TASK DESCRIPTION: Count lines holding the string "brontaal" in the data that follows. Reply with one number only.

SOURCE MATERIAL:

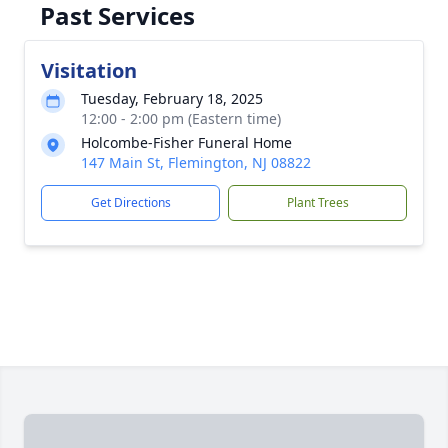
Past Services
Visitation
Tuesday, February 18, 2025
12:00 - 2:00 pm (Eastern time)
Holcombe-Fisher Funeral Home
147 Main St, Flemington, NJ 08822
Get Directions
Plant Trees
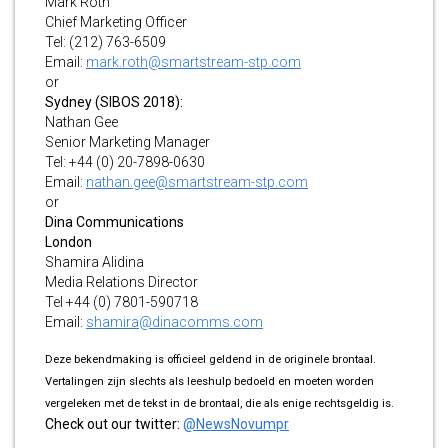
Mark Roth
Chief Marketing Officer
Tel: (212) 763-6509
Email:
mark.roth@smartstream-stp.com
or
Sydney (SIBOS 2018):
Nathan Gee
Senior Marketing Manager
Tel: +44 (0) 20-7898-0630
Email:
nathan.gee@smartstream-stp.com
or
Dina Communications
London
Shamira Alidina
Media Relations Director
Tel +44 (0) 7801-590718
Email:
shamira@dinacomms.com
Deze bekendmaking is officieel geldend in de originele brontaal.
Vertalingen zijn slechts als leeshulp bedoeld en moeten worden
vergeleken met de tekst in de brontaal, die als enige rechtsgeldig is.
Check out our twitter:
@NewsNovumpr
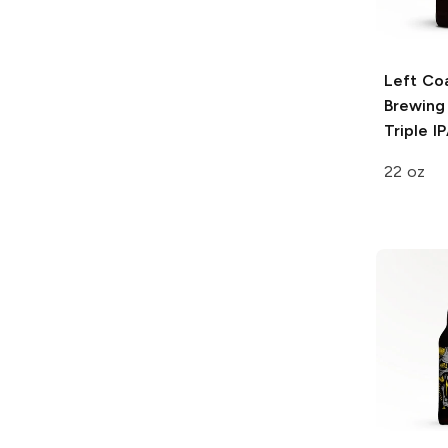
Left Co
Brewing
Triple I
22 oz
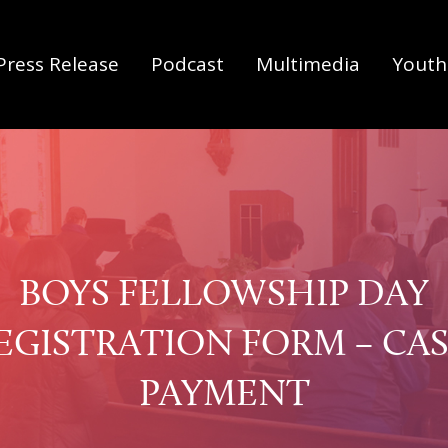
Press Release
Podcast
Multimedia
Youth 
BOYS FELLOWSHIP DAY
EGISTRATION FORM – CA
PAYMENT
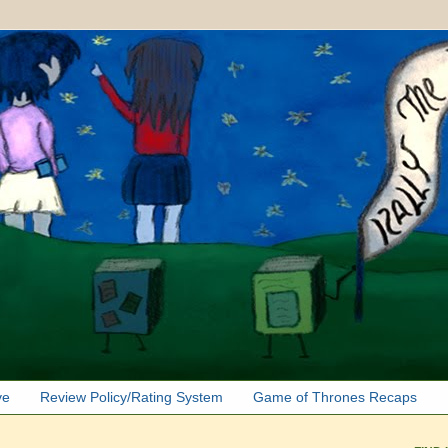
ve
Review Policy/Rating System
Game of Thrones Recaps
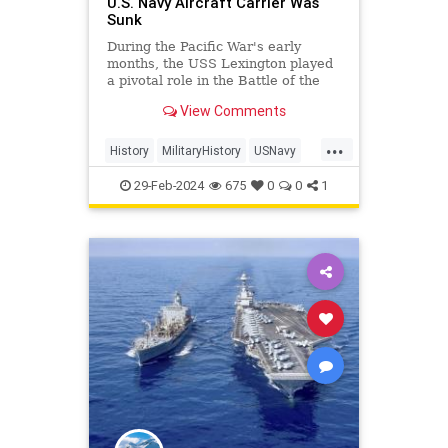
U.S. Navy Aircraft Carrier Was
Sunk
During the Pacific War's early
months, the USS Lexington played
a pivotal role in the Battle of the
Coral Sea, marking the first carrier
View Comments
battle in history where opposing
ships never saw each other.
...
History
MilitaryHistory
USNavy
USSLexington
WWII
WorldWar2
29-Feb-2024
675
0
0
1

EXERCISE RESPONSE: 2